◆ **WORK ITEM**: Could all of the entries be written out exactly, with any pictures omitted?
----- LISTED RECORDS -----
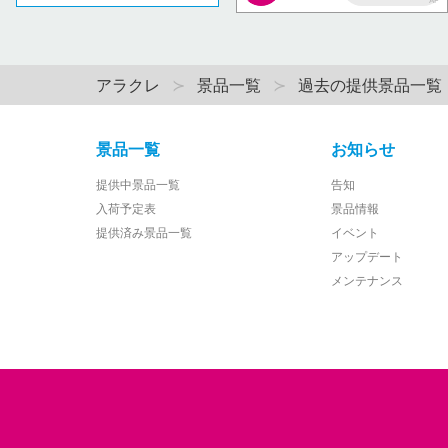
AP
アラクレ
景品一覧
過去の提供景品一覧
景品一覧
お知らせ
提供中景品一覧
告知
入荷予定表
景品情報
提供済み景品一覧
イベント
アップデート
メンテナンス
-----
◆ **EXERCISE ANSWER**:
AP
アラクレ
景品一覧
過去の提供景品一覧
景品一覧
お知らせ
提供中景品一覧
告知
入荷予定表
景品情報
提供済み景品一覧
イベント
アップデート
メンテナンス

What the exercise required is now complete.